§ **Your assignment**
Look through the entries and count each line that includes the string "info". Reply with the number alone.

[Opening Data provided section]

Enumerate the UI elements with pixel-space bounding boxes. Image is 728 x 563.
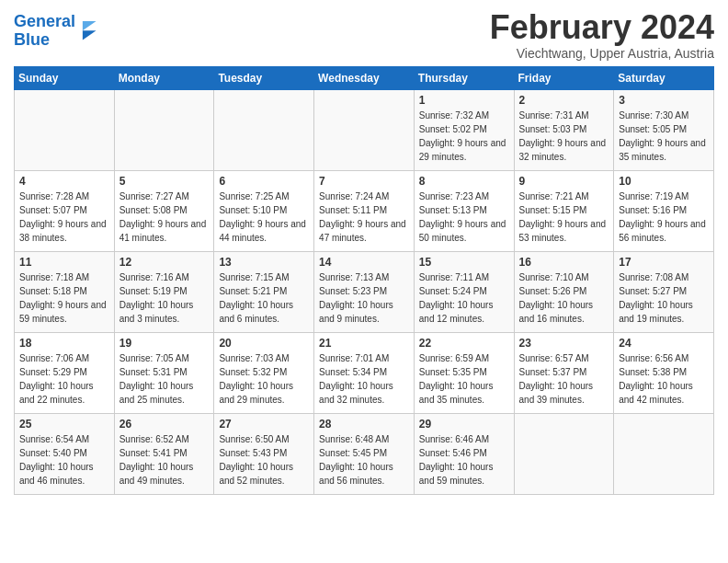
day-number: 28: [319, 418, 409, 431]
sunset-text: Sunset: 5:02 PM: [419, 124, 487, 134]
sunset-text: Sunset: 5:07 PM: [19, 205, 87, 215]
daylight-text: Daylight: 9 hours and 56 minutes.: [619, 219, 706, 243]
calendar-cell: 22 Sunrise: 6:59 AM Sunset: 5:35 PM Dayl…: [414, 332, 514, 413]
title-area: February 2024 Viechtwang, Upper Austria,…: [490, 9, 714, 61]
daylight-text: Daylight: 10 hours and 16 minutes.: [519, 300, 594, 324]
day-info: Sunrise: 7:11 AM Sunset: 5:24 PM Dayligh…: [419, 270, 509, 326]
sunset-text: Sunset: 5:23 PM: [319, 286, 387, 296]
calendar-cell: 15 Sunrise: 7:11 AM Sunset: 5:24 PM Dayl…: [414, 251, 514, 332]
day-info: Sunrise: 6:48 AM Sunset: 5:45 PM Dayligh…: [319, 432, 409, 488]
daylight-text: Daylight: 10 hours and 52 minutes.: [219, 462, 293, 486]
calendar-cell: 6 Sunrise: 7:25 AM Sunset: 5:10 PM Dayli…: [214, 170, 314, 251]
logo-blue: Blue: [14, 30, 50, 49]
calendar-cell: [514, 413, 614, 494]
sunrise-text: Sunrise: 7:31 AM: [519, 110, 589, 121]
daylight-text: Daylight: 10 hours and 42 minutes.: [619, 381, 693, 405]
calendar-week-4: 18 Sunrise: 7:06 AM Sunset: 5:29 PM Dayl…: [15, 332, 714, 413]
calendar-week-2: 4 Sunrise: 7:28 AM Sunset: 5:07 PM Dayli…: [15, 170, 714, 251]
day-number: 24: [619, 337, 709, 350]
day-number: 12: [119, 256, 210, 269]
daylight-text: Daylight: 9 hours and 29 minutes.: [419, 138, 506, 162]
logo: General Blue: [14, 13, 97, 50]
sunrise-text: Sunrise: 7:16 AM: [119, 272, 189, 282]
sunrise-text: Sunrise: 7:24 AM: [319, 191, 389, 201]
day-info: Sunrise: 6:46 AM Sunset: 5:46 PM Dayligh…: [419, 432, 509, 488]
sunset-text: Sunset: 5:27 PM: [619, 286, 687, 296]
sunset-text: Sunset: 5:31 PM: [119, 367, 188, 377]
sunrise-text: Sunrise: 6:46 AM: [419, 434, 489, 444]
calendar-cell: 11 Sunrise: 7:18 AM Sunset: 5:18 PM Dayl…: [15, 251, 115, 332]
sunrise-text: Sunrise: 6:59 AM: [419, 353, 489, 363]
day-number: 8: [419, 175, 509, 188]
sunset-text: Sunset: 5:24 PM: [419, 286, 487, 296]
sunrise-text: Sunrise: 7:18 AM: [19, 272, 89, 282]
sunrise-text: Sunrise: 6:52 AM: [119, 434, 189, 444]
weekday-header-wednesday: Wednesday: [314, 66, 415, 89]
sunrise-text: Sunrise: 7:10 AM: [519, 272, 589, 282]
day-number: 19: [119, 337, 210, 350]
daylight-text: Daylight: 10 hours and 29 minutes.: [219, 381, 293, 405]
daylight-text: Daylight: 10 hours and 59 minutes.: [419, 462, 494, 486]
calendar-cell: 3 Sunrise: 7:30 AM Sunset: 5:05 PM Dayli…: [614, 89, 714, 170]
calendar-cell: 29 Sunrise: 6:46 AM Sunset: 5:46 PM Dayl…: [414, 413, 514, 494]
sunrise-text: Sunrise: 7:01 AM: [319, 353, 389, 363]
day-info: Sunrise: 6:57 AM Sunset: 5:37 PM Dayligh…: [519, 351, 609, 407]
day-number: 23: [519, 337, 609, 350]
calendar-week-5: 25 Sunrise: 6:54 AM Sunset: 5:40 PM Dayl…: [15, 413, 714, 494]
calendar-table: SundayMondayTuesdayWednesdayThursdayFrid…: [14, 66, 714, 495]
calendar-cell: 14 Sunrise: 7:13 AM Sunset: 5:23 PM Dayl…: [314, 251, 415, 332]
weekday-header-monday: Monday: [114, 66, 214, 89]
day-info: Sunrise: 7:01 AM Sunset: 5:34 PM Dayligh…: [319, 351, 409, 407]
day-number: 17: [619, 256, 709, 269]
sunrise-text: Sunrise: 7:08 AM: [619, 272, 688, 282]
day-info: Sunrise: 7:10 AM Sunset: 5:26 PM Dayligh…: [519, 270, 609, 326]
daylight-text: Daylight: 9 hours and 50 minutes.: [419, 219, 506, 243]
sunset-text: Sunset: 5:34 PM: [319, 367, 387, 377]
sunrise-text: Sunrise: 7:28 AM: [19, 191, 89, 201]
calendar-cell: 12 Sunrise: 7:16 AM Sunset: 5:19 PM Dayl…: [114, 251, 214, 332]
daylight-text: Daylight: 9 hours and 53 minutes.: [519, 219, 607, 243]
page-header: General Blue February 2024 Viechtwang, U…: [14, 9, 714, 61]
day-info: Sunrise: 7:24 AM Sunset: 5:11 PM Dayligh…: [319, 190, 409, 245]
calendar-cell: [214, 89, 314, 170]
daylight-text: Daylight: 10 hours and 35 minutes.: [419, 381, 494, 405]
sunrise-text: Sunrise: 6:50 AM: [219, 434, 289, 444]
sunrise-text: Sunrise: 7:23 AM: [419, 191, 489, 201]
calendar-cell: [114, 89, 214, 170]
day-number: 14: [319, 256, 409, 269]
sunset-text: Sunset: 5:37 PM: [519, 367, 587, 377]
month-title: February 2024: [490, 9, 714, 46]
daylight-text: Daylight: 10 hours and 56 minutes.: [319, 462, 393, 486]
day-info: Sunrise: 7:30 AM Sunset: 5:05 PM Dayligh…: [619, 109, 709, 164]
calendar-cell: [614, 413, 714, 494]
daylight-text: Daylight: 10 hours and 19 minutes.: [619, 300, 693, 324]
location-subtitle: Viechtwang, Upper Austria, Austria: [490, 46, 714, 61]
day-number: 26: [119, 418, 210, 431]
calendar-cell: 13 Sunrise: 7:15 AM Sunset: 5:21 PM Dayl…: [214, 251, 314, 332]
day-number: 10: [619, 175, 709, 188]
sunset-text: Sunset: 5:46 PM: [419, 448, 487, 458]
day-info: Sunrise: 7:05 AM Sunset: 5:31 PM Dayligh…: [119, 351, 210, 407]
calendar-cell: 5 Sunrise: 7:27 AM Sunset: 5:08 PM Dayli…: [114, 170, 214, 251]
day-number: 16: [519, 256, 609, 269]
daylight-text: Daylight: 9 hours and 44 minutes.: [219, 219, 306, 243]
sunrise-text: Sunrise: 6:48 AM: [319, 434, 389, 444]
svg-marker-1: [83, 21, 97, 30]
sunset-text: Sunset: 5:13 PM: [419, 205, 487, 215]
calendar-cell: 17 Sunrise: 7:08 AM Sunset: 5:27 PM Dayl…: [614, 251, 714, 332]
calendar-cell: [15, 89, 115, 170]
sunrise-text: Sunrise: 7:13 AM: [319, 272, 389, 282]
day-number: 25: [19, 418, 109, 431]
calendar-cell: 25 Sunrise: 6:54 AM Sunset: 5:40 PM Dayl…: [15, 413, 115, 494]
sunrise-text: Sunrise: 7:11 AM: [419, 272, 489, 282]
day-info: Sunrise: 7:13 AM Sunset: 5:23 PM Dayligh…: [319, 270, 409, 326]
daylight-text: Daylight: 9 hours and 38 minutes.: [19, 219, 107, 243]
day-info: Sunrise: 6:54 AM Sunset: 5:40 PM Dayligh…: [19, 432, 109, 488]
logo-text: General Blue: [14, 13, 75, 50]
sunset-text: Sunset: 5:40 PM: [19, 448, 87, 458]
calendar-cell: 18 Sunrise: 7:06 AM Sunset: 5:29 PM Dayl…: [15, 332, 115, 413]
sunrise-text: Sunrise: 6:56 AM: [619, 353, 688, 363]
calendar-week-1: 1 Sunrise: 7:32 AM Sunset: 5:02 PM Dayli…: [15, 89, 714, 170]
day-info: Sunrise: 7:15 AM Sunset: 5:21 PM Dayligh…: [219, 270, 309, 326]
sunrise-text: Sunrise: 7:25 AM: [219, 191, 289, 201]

[Closing Data provided section]

§ **Answer for this exercise**
12